The wretched bloody and usurping boar,
That spoil’d your summer fields, your fruitful vines
Swills your warm blood like wash and makes his trough
In your embowell’d bosoms, this foul swine etc.

oder Akt III. Sc. 2, wo Hastings zu Stanley sagt:

Wohlan, wohlan, wo ist Eu’r Jagdspieß, Freund,
Ihr scheut den Eber und geht ungerüstet!
  Nach Schlegel’s Uebersetzung.

Come on, come on, where is your boarspear, man?
Fear you the boar and go so unprovided.

oder kurz vorher:

Und dann läßt er Euch melden, daß er träumte.
Der Eber stoße seinen Helmschmuck ab.

Then certifies his Lordship, that this night,
He dreamt the boar had rased off his helm.

Auch finden sich noch zwei andere Symbole der Familie. In das Zelt schlingt sich der Ginster, das Zeichen der Demuth, nach welchem das stolze Königsgeschlecht den Namen führte (Planta genetae, Plantagenet). Er scheint zerknickt, denn Richard ist der Letzte des Geschlechts; dasselbe scheint der Fall zu sein mit der weißen Rose, bekanntlich dem Zeichen des Nebenzweiges York, das auch auf dem Teppich angebracht ist.

[801] Neben dem Helm liegt ein Zettel, welcher die Lage des Tyrannen andeutet, indem viele seiner Anhänger ihn verlassen haben. Es ist das Billet, welches der ihm getreue Herzog von Norfolk in seinem Zelte fand, das dieser seinem König überliefert und welches von Richard verächtlich bei Seite geworfen wird. Es lautet nach Schlegel’s Uebersetzung:

Hans von Norfolk laß klüglich Dir rathen,
Richerz, Dein Herr, ist verkauft und verrathen.

Jocky of Norfolk be not too bold,
For Dickon thy master is bought and sold.

Wie die Kenner Shakespeare’s wissen werden, ist dieser von Hogarth angebrachte Zug nicht ganz correkt, denn der Herzog von Norfolk kommt erst in der Scene, welche auf die hier dargestellte folgt. Die Zugabe eignet sich jedoch für die ganze Composition des Dichters, und wird somit hier eine passende Stelle finden.

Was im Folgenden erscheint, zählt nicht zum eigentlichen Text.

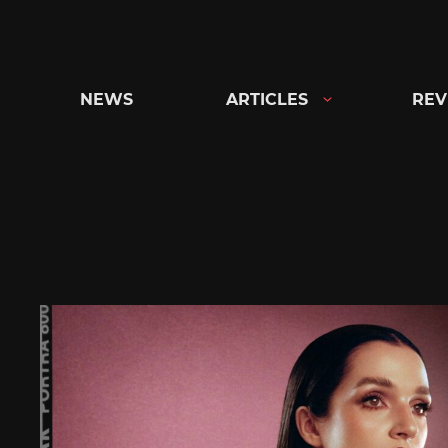
Skip
to
content
NEWS
ARTICLES
REV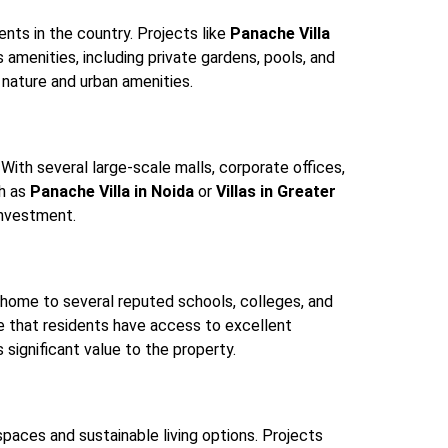
nts in the country. Projects like
Panache Villa
amenities, including private gardens, pools, and
o nature and urban amenities.
With several large-scale malls, corporate offices,
ch as
Panache Villa in Noida
or
Villas in Greater
investment.
s home to several reputed schools, colleges, and
sure that residents have access to excellent
 significant value to the property.
 spaces and sustainable living options. Projects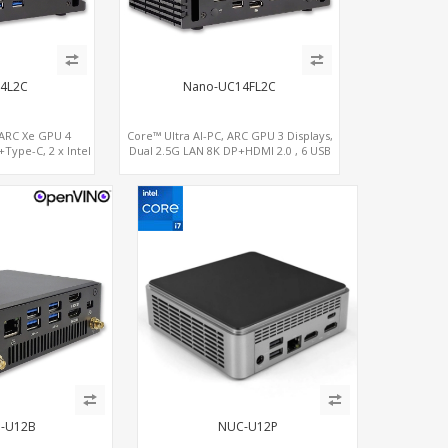
4L2C
Nano-UC14FL2C
 ARC Xe GPU 4
Core™ Ultra AI-PC, ARC GPU 3 Displays,
Type-C, 2 x Intel
Dual 2.5G LAN 8K DP+HDMI 2.0 , 6 USB
+ COM
+Type-C + COM
-U12B
NUC-U12P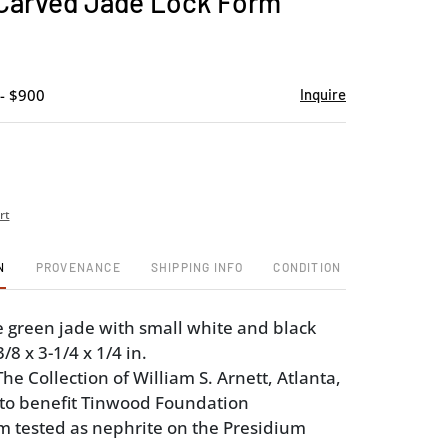
Carved Jade Lock Form
favorite
- $900
Inquire
rt
N
PROVENANCE
SHIPPING INFO
CONDITION
e green jade with small white and black
/8 x 3-1/4 x 1/4 in.
e Collection of William S. Arnett, Atlanta,
 to benefit Tinwood Foundation
em tested as nephrite on the Presidium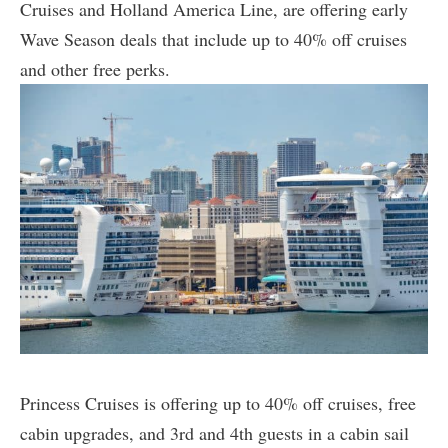
Cruises and Holland America Line, are offering early
Wave Season deals that include up to 40% off cruises
and other free perks.
Princess Cruises is offering up to 40% off cruises, free
cabin upgrades, and 3rd and 4th guests in a cabin sail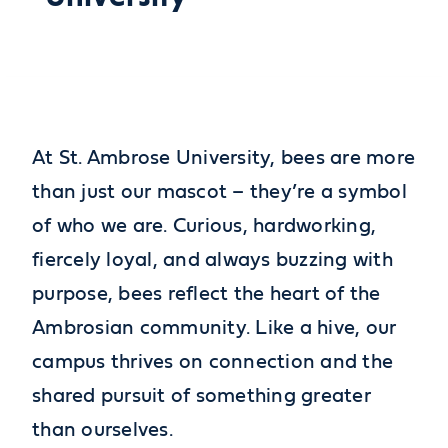
At St. Ambrose University, bees are more
than just our mascot – they’re a symbol
of who we are. Curious, hardworking,
fiercely loyal, and always buzzing with
purpose, bees reflect the heart of the
Ambrosian community. Like a hive, our
campus thrives on connection and the
shared pursuit of something greater
than ourselves.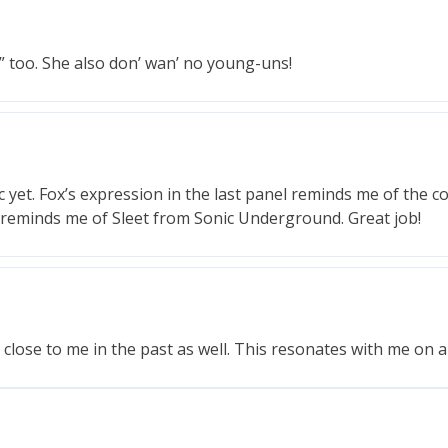
s” too. She also don’ wan’ no young-uns!
c yet. Fox’s expression in the last panel reminds me of the 
ive reminds me of Sleet from Sonic Underground. Great job!
lose to me in the past as well. This resonates with me on a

Seitwärts vom Zelte sieht man auf das vom Monde schwach erleuchtete Feld von Bosworth. Am Wachfeuer sitzen Soldaten von Richard. Im Hintergrunde erblickt man die Zelte Richmond’s mit einigen Vorposten. – Die Feldlager stoßen dicht aneinander, so daß eine Schlacht unvermeidlich ist.

Das Originalgemälde wurde von Hogarth an einen Grundbesitzer der Grafschaft York, Duncombe, für 200 Guineas verkauft und befindet sich gegenwärtig noch im Besitze dieser Familie auf einem Landsitze, der den Namen Duncombe-park führt. Hogarth soll eine große Kunst in den verschiedenen Lichteffecten bewirkt haben, indem er drei verschiedene auf einem Bilde vereinigt, das Licht der Lampe im Zelt, das Mondlicht außerhalb und der Schein des Wachtfeuers im Hintergrunde.




  1. Wir meinen vor Allen ein Bild des großen Schauspielers in ganzer Figur von dem bekannten Maler Gainsborough, welches sich im Besitz des Herrn Boydell befindet und welches in Abdrücken ziemlich verbreitet ist.
  2. Der von den Römern eingeführte Weinbau im Süden Großbritanniens hat erst unter Heinrich VIII. oder nach andern Angaben unter Jakob I. aufgehört.